• Problem description: Please repeat only these lines, exactly: the one containing "a bien frente al televisión." and all that come after it in the material.

• Extracted information:
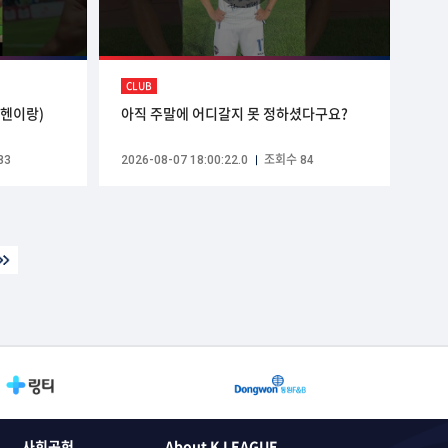
CLUB
뮌헨이랑)
아직 주말에 어디갈지 못 정하셨다구요?
83
2026-08-07 18:00:22.0
조회수 84
사회공헌
About K LEAGUE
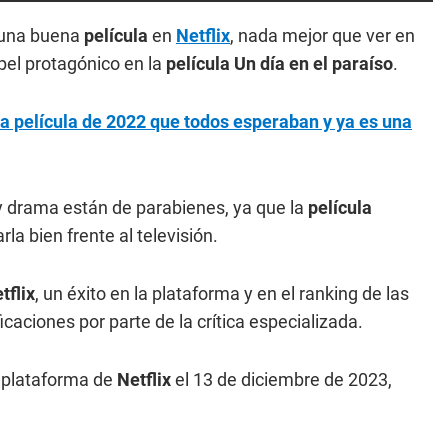
 una buena
película
en
Netflix
, nada mejor que ver en
pel protagónico en la
película Un día en el paraíso
.
 la película de 2022 que todos esperaban y ya es una
 drama están de parabienes, ya que la
película
a bien frente al televisión.
tflix
, un éxito en la plataforma y en el ranking de las
caciones por parte de la crítica especializada.
a plataforma de
Netflix
el 13 de diciembre de 2023,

• Answer area:
a bien frente al televisión.
tflix
, un éxito en la plataforma y en el ranking de las
caciones por parte de la crítica especializada.
a plataforma de
Netflix
el 13 de diciembre de 2023,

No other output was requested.